The Scottish and Welsh governments are planning to start reopening schools for all children from 22 February, with a gradual phased return of first younger and then older pupils. Their English equivalent is talking about doing similar two weeks later, from 8 March.
Such moves, though shot through with caution and caveat, are welcome. At least they show some semblance of political will to go beyond lockdowns. Indeed, such has been the volume of comfortable-class doomsaying over the past month, resounding with the lugubrious phrase ‘there is no return to normal’, that the very idea those in power might relax restrictions had started to seem positively utopian.
So schools opening for all kids – not just keyworkers’ children or those deemed vulnerable – is good news.
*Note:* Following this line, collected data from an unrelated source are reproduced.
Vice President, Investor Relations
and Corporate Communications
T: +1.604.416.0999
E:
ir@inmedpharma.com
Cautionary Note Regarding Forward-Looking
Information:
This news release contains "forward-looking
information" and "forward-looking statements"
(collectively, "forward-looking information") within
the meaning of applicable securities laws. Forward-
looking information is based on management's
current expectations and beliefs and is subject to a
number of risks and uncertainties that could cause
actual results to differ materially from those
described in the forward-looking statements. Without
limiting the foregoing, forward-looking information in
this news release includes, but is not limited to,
This time, though, we must resolve to keep schools open. Politicians mouthed this commitment during the summer and into the autumn, with hapless education secretary Gavin Williamson even ‘vowing’ that schools wouldn’t be closed again. Until they were.
So there has been no shortage of a rhetorical commitment to keeping the school gates ajar. Last to close, first to open, and all that. But it has lacked substance. Lacked conviction.
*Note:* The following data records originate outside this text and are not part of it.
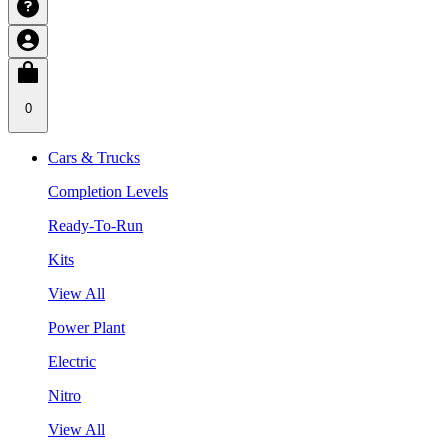
0
Cars & Trucks
Completion Levels
Ready-To-Run
Kits
View All
Power Plant
Electric
Nitro
View All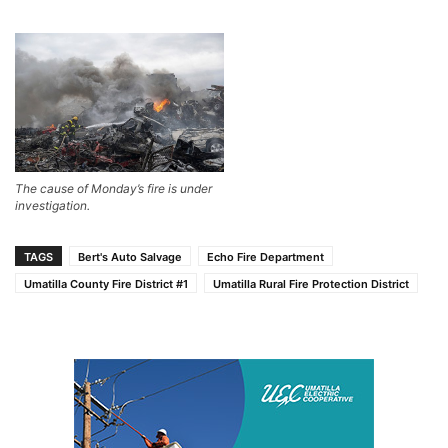
The cause of Monday’s fire is under
investigation.
TAGS
Bert's Auto Salvage
Echo Fire Department
Umatilla County Fire District #1
Umatilla Rural Fire Protection District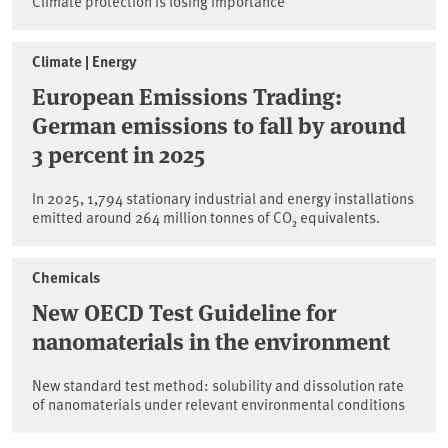
Climate protection is losing importance
Climate | Energy
European Emissions Trading:
German emissions to fall by around
3 percent in 2025
In 2025, 1,794 stationary industrial and energy installations
emitted around 264 million tonnes of CO₂ equivalents.
Chemicals
New OECD Test Guideline for
nanomaterials in the environment
New standard test method: solubility and dissolution rate
of nanomaterials under relevant environmental conditions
And it is a bit of conviction we are going to need if we, as a society, are going to be able to fight the safety-first, close-the-gates tendency, which surfs any rising wave in infections. Because rest assured there are plenty out there just itching to pull on their wetsuits again. Teaching unions are already challenging the plans in Scotland and England, insisting that schools will continue to be a ‘vector’ for viral transmission. Which is one way of talking about your workplace.
So we need to be resolute. We need to assert that educating and socialising our young people – in a classroom, before an actual teacher – is indispensable. Vital. It’s not a fungible asset to be traded off in one of those mythical cost-benefit analyses so coveted by the lockdown debaters. It is a social and moral good. In and of itself.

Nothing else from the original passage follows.